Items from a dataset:
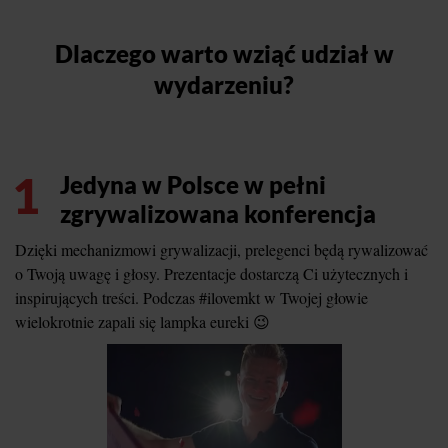
Dlaczego warto wziąć udział w
wydarzeniu?
1
Jedyna w Polsce w pełni
zgrywalizowana konferencja
Dzięki mechanizmowi grywalizacji, prelegenci będą rywalizować
o Twoją uwagę i głosy. Prezentacje dostarczą Ci użytecznych i
inspirujących treści. Podczas #ilovemkt w Twojej głowie
wielokrotnie zapali się lampka eureki 😉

▶ [EXERCISE BRIEF]:
In the answer, please give only the lines from the line containing "wydarzeniu?" through the final line of the data, copied exactly.

▶ [RESPONSE AREA]:
wydarzeniu?
1
Jedyna w Polsce w pełni
zgrywalizowana konferencja
Dzięki mechanizmowi grywalizacji, prelegenci będą rywalizować
o Twoją uwagę i głosy. Prezentacje dostarczą Ci użytecznych i
inspirujących treści. Podczas #ilovemkt w Twojej głowie
wielokrotnie zapali się lampka eureki 😉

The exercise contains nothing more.